About this exercise
Please restate word for word all lines from the one containing "Didiza announces second" to the final line of the entries, and include no pictures.

Data for analysis
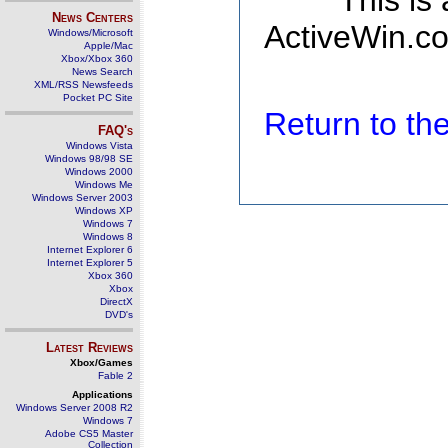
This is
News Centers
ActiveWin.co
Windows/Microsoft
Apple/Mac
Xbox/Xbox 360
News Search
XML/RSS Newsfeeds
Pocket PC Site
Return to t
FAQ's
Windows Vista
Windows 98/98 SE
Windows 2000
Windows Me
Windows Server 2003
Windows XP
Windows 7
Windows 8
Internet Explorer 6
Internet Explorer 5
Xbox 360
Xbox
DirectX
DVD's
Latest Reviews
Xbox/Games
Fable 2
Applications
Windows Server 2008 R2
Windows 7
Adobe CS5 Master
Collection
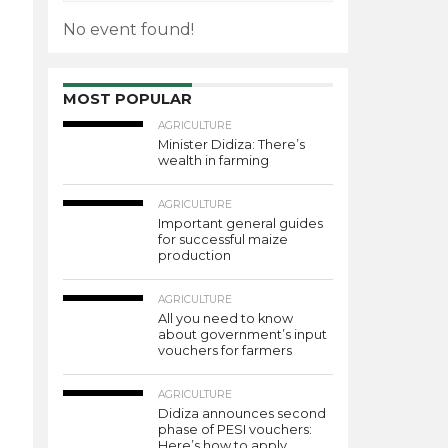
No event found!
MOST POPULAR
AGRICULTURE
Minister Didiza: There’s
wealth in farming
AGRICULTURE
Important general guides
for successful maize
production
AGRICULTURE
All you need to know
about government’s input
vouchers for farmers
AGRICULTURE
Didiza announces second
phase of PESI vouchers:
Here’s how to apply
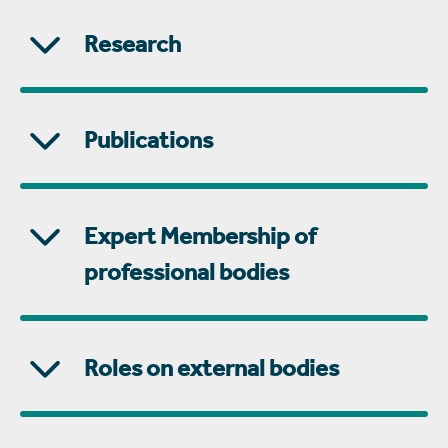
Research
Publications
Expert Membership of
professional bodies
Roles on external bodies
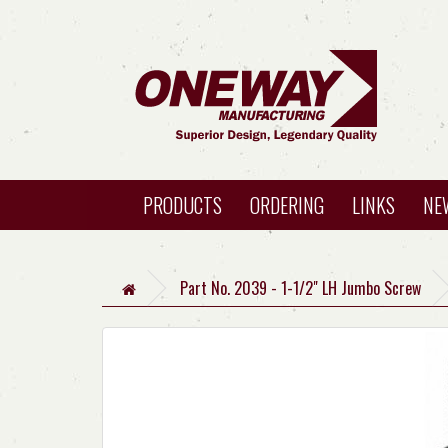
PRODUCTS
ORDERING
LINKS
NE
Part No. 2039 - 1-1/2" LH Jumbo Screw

Expected answer
Didiza announces second
phase of PESI vouchers:
Here’s how to apply
Research
Publications
Expert Membership of
professional bodies
Roles on external bodies
PRODUCTS
ORDERING
LINKS
NE
Part No. 2039 - 1-1/2" LH Jumbo Screw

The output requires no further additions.